Verbeekinidae

Scientific classification
- Domain: Eukaryota
- Clade: Sar
- Clade: Rhizaria
- Phylum: Retaria
- Subphylum: Foraminifera
- Class: Globothalamea (?)
- Order: †Fusulinida
- Superfamily: †Fusulinoidea
- Family: †Verbeekinidae Van Möller
- Subfamilies: See text

= Verbeekinidae =

Family of single-celled organisms

Verbeekinidae are a family of large fusulinoideans characterized by subspherical, planispirally coiled tests and a long coiling axis. The wall is composed of a dense outer tectum and inner alveolar keriotheca. They are most prominent in Japan and Southeast Asia.

==Lower taxa==
As presently defined by (Loeblich & Tappan, 1988) the Verbeekinidae includes three subfamilies: Verbinkininae, Missellinindae, and Pseudodoliolininae. The family is entirely Permian, with a range from the Wolfcampian (L Perm.) to the Ochoan (U Perm.)
==Discussion==
In 1964 Loeblich and Tappan included the Verbeekininae (=Verbeekinidae, sensu 1988) and Neoschwagerininae (= Neoschwagerinidae sensu 1988) in the Verbeekinidae. Treatise. They defined the Verbeekinidae as having a medium-sized, distinctly fusiform ellipsoid morphology with close-spaced foramina along the base of the septa. A spirotheca (outer wall) composed of tectum and keriotheca was found in early examples of Veebeekinidae, but in later genera may have consisted of a single homogeneous layer. The Verbeekinidae can be equated with the Neoschagerinidae of Cushman.

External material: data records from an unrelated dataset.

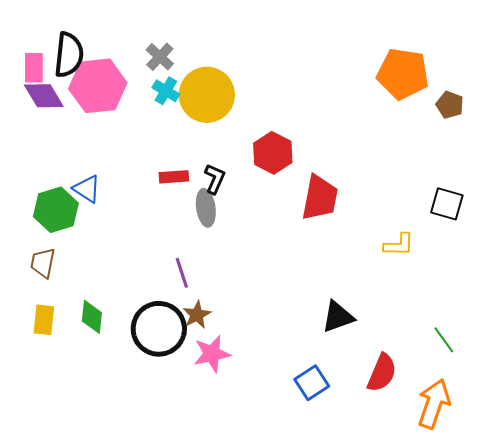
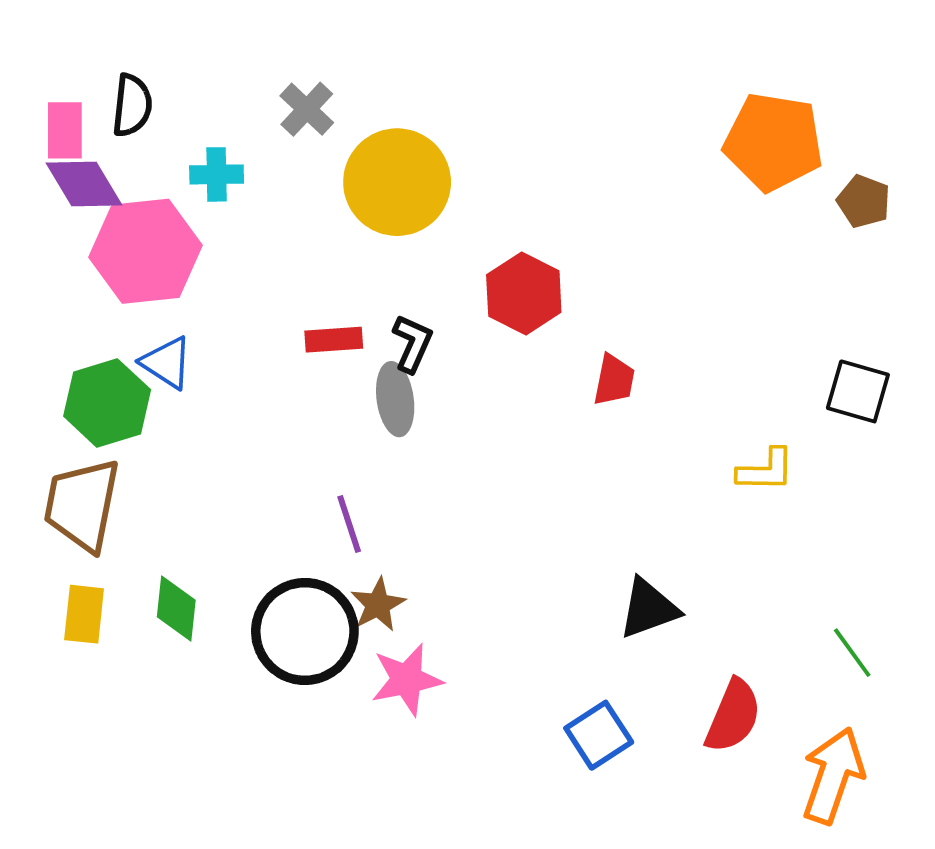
black semicircle: (69, 55) -> (132, 105), size x0.7
pink hexagon: (98, 86) -> (146, 251), moved
cyan cross: (166, 91) -> (217, 174), moved, turned -32
red trapezoid: (320, 198) -> (614, 380), size x0.6
brown trapezoid: (43, 263) -> (82, 505), size x1.6

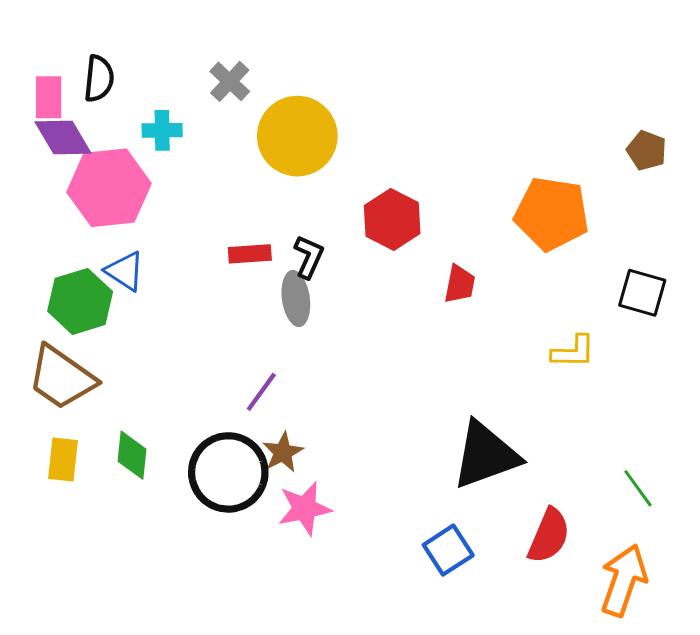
orange pentagon: (773, 142) -> (552, 214), moved
brown trapezoid: (82, 505) -> (62, 378), turned -66
purple line: (349, 524) -> (261, 392), turned 54
black triangle: (649, 608) -> (486, 455), size x1.5

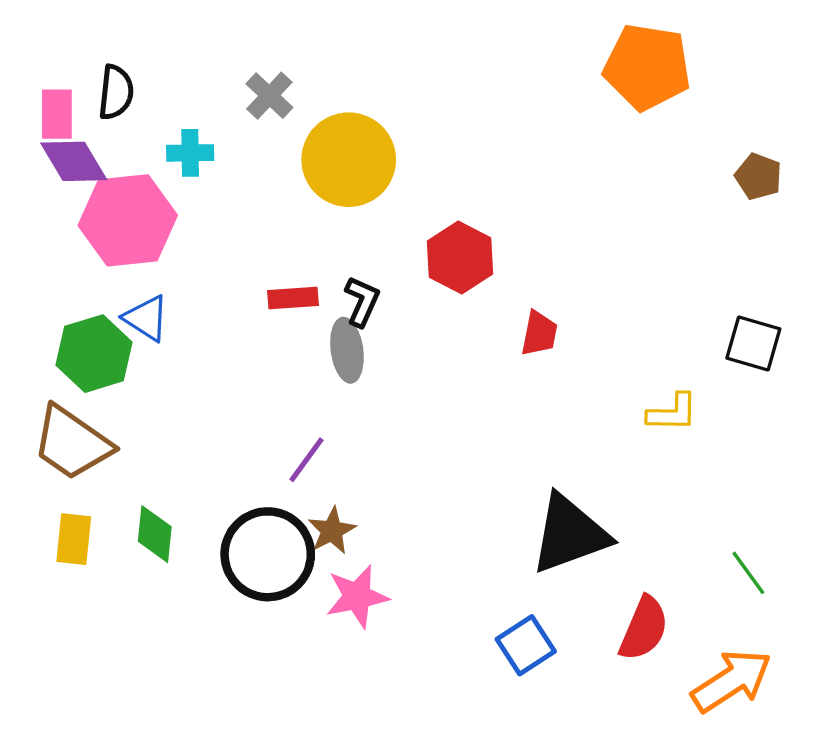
orange pentagon: (552, 214) -> (647, 67), moved
orange arrow: (624, 580) -> (731, 681), turned 38

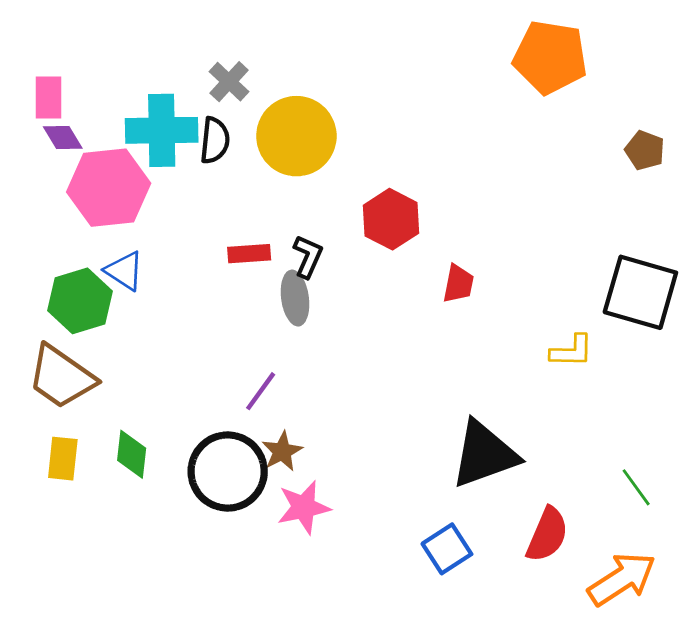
black semicircle: (116, 92) -> (215, 140), moved
cyan cross: (190, 153) -> (162, 130), size x1.8
purple diamond: (74, 161) -> (63, 138), size x0.7
black square: (753, 343) -> (640, 292), size x1.6

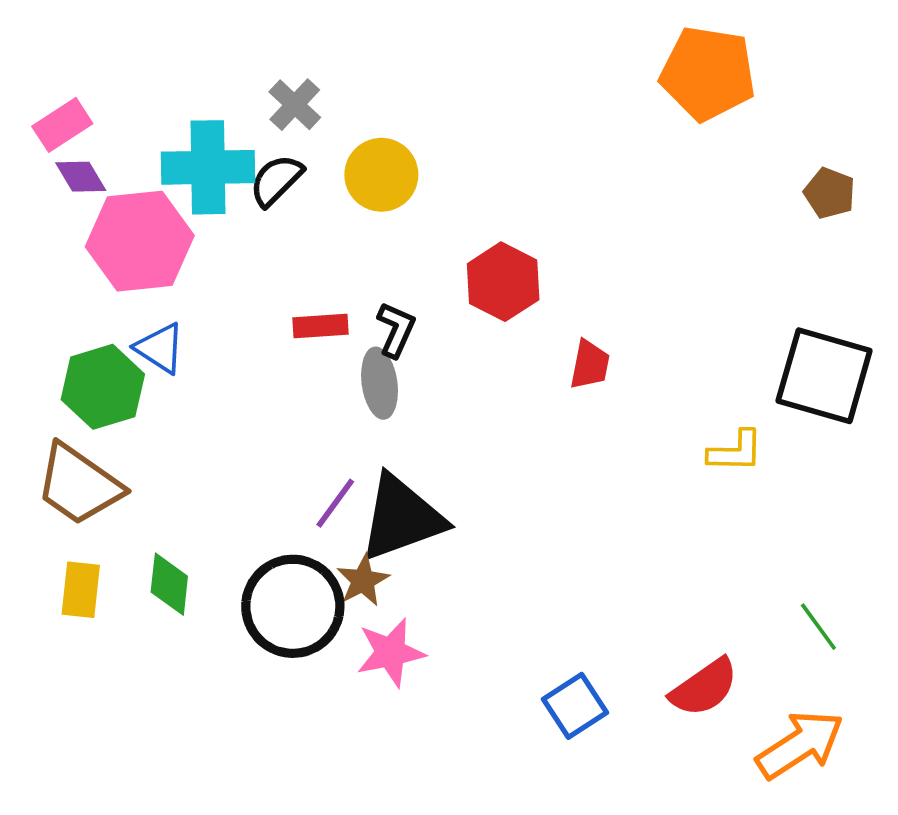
pink rectangle: (48, 97) -> (62, 125), turned 57
yellow circle: (296, 136) -> (381, 175), size x0.7
black semicircle: (215, 140) -> (276, 180), turned -141
black triangle: (484, 454) -> (402, 518), moved
red semicircle: (547, 535) -> (704, 687), turned 32

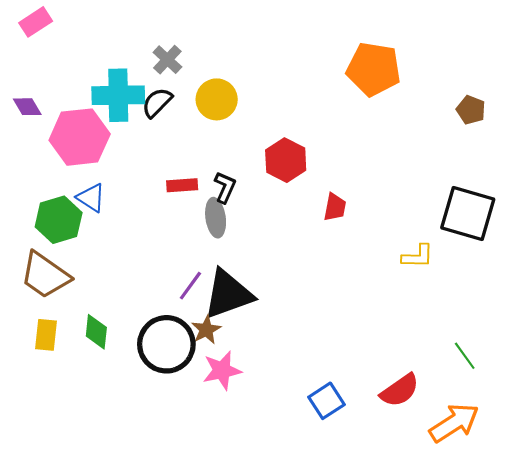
orange pentagon: (708, 73) -> (374, 69), moved
pink rectangle: (62, 125) -> (36, 22), moved
purple diamond: (81, 177) -> (27, 107), moved

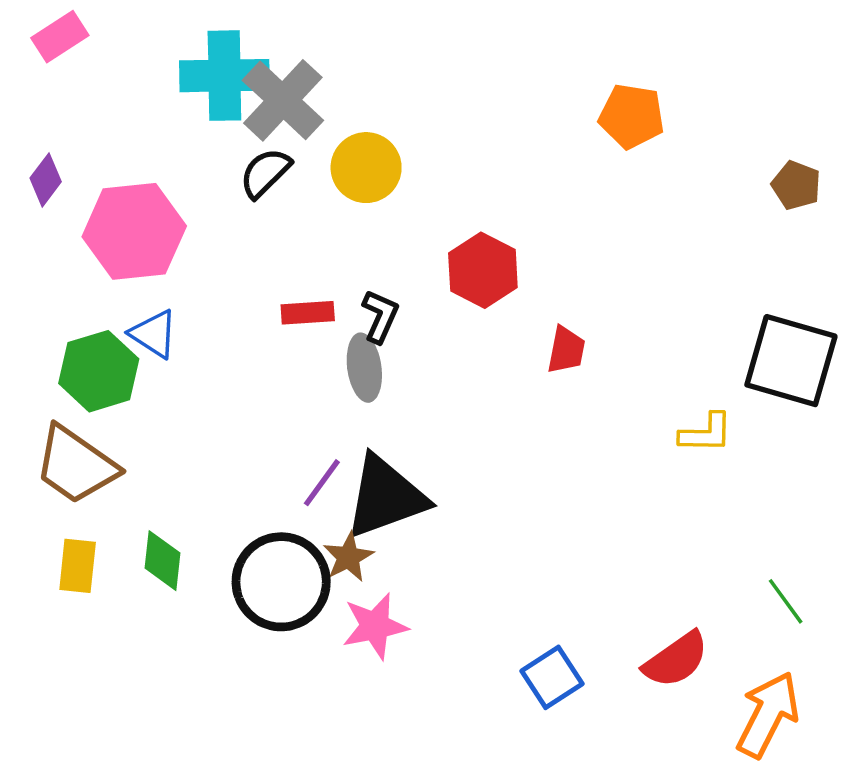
gray cross: (167, 60) -> (283, 100), size x1.6
orange pentagon: (374, 69) -> (632, 116), size x0.7
cyan cross: (118, 95) -> (224, 76), moved
purple diamond: (27, 107) -> (46, 180), turned 68
orange arrow: (454, 423) -> (768, 715), turned -30

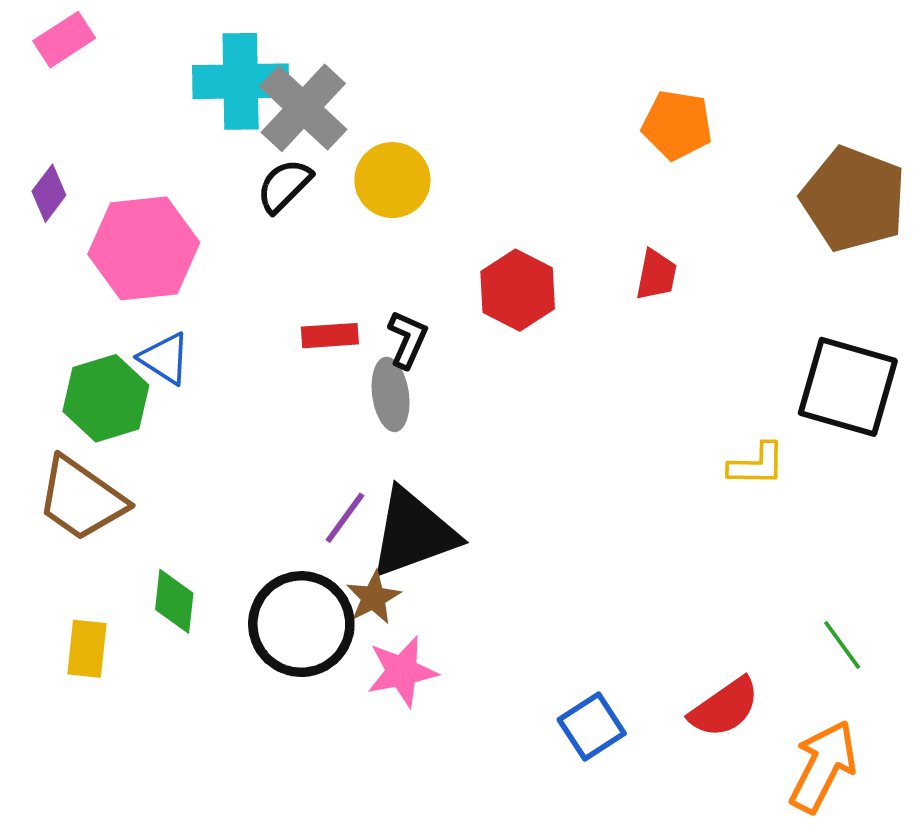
brown pentagon: (796, 185) -> (854, 199), size x2.0
red trapezoid: (566, 350) -> (656, 275), moved
yellow rectangle: (78, 566) -> (87, 649), moved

The Verbeekinidae and Neoschwagerinidae are currently distinguished from earlier fusulinoideans, e.g. Fusuninidae and Schwagerinidae, by straight, unfluted or uncorrugated septa, the presence of "I-beam" like transverse, and an axial septula that hang from the spermatheca, partially subdividing the chambers. The septula reinforced the fluted septa rather than corrugated it.